Years ago I read “Blue Like Jazz” by Donald Miller which had become somewhat a cult classic (and later a movie) among young evangelical Christians. One of the most memorable and provocative stories from this memoir was the story of small group of Christian students setting up a sidewalk confession booth at Reed University campus in Portland, Oregon. It was during a renaissance festival called Ren Fayre, and the booth had a sign “Confess your sins”. Instead of asking people to come inside to confess their sins to the Christians, the Christians were confessing the sins of the church to people who don’t have a religious affiliation. Apologizing for horrible things done in the name of God. Apologizing for inaction toward loving things which God desires.
I am thinking about this story in the context of Lent. Ash Wednesday was not a part of my particular church experience. Neither was Lent with its contemplation and fasting. Even today I admire friends who fast for 40 days. Not only from certain foods and drink, but also from social media and other things. I am always afraid to make such vows public since breaking too many past promises.
No doubt we need to put new ashes on our foreheads and heads… heaps and heaps. My religious beliefs teach me that it is normal and important to acknowledge brokenness, sin and to repent. It brings healing to ourselves, and it helps us to restore broken relationships with others. At the same time I am fully aware that we, Christians, don’t practice what we preach. Too often I don’t practice what I preach. And one of the most shameful experiences is to be exposed of our dark secrets and efforts to whitewash the sad reality.
We live at a time of so much public exposing. Not knowing what the next spotlight will reveal while struggling to even begin the process of healing, justice, restoration and reconciliation. Using biblical terms, we could talk about apocalyptic times (‘apocalypses’ means ‘revelation’, not destruction as many think). So many things that were just below the surface are now in the public space and conversation. The hashtag activism is one strong sign of it like #MeToo movement. And the religious communities are not exempt. I was talking to a Catholic friend, reflecting on the ongoing revelations of sexual abuse by the priests, and he said: “I think of it as a time of healing. A chance for the healing to begin…”
I care, and I need to be reminded again and again that it is not about causes. It is about people. I think of the revelations in the documentary ” Leaving Neverland” about the sexual abuse of young boys by the King of Pop – Michael Jackson – and try to understand the backlash from hardcore fans who simply do not believe these testimonies. And the haunting questions asked again – how was it allowed to go on so long? Why do we have such a hard time facing hard truths? Like idolizing people with fame, money, power, talent and charisma and then being shocked that someone uses their status and power to manipulate and abuse.

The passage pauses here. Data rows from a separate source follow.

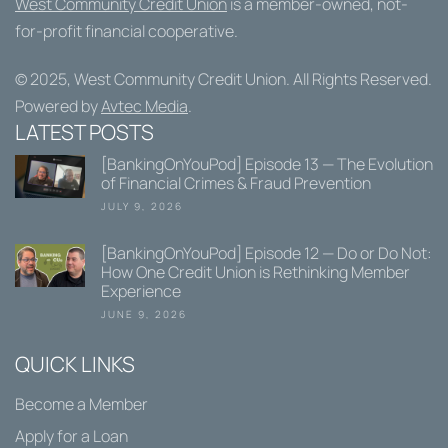
West Community Credit Union
is a member-owned, not-
for-profit financial cooperative.
© 2025,
West Community Credit Union
. All Rights Reserved.
Powered by
Avtec Media
.
LATEST POSTS
[BankingOnYouPod] Episode 13 — The Evolution
of Financial Crimes & Fraud Prevention
JULY 9, 2026
[BankingOnYouPod] Episode 12 — Do or Do Not:
How One Credit Union is Rethinking Member
Experience
JUNE 9, 2026
QUICK LINKS
Become a Member
Apply for a Loan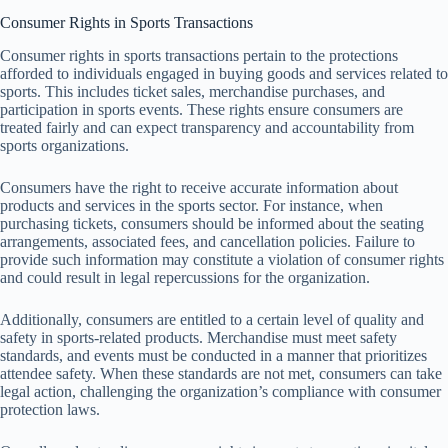
Consumer Rights in Sports Transactions
Consumer rights in sports transactions pertain to the protections
afforded to individuals engaged in buying goods and services related to
sports. This includes ticket sales, merchandise purchases, and
participation in sports events. These rights ensure consumers are
treated fairly and can expect transparency and accountability from
sports organizations.
Consumers have the right to receive accurate information about
products and services in the sports sector. For instance, when
purchasing tickets, consumers should be informed about the seating
arrangements, associated fees, and cancellation policies. Failure to
provide such information may constitute a violation of consumer rights
and could result in legal repercussions for the organization.
Additionally, consumers are entitled to a certain level of quality and
safety in sports-related products. Merchandise must meet safety
standards, and events must be conducted in a manner that prioritizes
attendee safety. When these standards are not met, consumers can take
legal action, challenging the organization’s compliance with consumer
protection laws.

We rage against the corruption of our elites and then we turn violent and smash things which are not ours and search for scapegoats to unleash our anger (yes, I am hinting at protest movements which have radical groups that start acting like a classic, violent mob). There is no better to say it than the words of Martin Luther King: ” Hate begets hate; violence begets violence; toughness begets a greater toughness. We must meet the forces of hate with the power of love.”
In Latvia, we are in the midst of our own public exposures. Emotionally and psychologically charged but with very few confessions. Like publishing the KGB files to look at our collective past under a totalitarian system. Learning that every answer brings more questions and there are many shades of ‘truth’. Hoping for at least some honest acknowledgement of collaboration and realizing that this wish and expectation may remain unfulfilled. So far I can think of only handful of people who in different interviews have told their stories of collaboration with KGB quite openly. Only one of those people has publicly stated “I feel very bad about it and I am sorry”. He is a well-know poet who is also a practicing Christian, and he highlighted that his Christian faith drove him to this public confession.
Starting this post I wrote about the confession booth where Christians confess their sins to non-Christians. And immediately wanted to shift or at least share the blame by adding that not only Christians and the church as religious institution have sinned, but so have all of us and all of our institutions. Which would not be a false statement but it proves my point. I am more willing to admit my fault if others start admitting theirs. I don’t want to be singled out. I don’t want to the first. I start protesting “Yes, I have been wrong about this or that. But so have you and him and her and them…”
Our experience shows that an honest confession and taking personal responsibility remains evasive, and it makes the healing and restoration process more elusive.